# [ACTIVITY]
From the data below, set down exactly the lines between the one holding "その場合は再度以下のボタンよりログインしてくだ" and the one holding "la integración de", inclusive, and no others.

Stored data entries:
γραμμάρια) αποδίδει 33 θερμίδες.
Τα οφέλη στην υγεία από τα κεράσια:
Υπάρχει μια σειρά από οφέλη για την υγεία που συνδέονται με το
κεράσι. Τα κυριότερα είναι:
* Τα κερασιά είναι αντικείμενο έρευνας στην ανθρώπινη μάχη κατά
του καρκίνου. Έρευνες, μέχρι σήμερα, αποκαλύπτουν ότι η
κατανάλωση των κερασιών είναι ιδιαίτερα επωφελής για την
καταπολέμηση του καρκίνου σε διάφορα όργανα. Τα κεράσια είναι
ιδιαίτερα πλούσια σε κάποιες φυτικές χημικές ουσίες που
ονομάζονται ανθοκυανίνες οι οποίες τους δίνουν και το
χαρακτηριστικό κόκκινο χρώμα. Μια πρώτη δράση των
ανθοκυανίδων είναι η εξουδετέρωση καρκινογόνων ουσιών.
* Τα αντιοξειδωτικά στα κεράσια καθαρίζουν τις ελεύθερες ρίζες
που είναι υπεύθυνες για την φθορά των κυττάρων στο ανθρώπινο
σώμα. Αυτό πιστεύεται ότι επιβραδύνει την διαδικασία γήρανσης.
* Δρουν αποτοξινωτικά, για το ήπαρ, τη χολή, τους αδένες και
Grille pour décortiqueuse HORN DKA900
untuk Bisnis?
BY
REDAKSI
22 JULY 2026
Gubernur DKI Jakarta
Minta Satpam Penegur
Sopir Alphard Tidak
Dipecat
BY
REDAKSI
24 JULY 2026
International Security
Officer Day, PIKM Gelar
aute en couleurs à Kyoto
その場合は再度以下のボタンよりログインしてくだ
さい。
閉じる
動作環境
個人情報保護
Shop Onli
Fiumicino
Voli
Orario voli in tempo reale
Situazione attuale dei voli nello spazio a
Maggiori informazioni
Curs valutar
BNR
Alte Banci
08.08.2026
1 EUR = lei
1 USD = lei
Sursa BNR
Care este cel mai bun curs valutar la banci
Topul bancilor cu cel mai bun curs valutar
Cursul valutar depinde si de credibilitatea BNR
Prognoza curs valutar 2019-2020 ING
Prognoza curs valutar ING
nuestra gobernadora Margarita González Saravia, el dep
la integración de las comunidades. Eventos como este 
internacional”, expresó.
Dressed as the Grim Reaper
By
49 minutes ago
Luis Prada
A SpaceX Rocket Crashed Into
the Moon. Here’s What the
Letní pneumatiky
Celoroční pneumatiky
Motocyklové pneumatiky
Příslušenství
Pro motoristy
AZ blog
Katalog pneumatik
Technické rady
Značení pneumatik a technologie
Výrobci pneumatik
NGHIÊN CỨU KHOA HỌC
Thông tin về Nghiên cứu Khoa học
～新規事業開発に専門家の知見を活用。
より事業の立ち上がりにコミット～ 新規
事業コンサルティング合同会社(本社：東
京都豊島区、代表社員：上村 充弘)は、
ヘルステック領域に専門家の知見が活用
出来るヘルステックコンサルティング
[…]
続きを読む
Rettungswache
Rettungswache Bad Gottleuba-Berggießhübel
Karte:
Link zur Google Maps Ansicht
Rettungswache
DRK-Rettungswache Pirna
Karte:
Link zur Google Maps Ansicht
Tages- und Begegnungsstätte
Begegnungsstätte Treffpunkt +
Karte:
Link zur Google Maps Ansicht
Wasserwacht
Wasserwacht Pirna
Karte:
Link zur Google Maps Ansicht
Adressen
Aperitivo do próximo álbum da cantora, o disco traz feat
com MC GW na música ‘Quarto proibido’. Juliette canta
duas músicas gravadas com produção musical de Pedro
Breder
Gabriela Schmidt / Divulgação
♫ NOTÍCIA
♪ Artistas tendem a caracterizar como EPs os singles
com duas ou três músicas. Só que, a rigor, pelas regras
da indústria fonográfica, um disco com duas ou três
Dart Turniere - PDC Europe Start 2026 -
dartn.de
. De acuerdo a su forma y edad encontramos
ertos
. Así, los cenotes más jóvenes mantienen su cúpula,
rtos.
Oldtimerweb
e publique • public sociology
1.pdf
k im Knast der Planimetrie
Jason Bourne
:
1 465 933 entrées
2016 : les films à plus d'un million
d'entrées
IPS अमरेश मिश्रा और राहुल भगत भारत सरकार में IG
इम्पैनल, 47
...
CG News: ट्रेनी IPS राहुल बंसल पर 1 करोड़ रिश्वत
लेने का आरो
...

# [WRITTEN ANSWER]
その場合は再度以下のボタンよりログインしてくだ
さい。
閉じる
動作環境
個人情報保護
Shop Onli
Fiumicino
Voli
Orario voli in tempo reale
Situazione attuale dei voli nello spazio a
Maggiori informazioni
Curs valutar
BNR
Alte Banci
08.08.2026
1 EUR = lei
1 USD = lei
Sursa BNR
Care este cel mai bun curs valutar la banci
Topul bancilor cu cel mai bun curs valutar
Cursul valutar depinde si de credibilitatea BNR
Prognoza curs valutar 2019-2020 ING
Prognoza curs valutar ING
nuestra gobernadora Margarita González Saravia, el dep
la integración de las comunidades. Eventos como este 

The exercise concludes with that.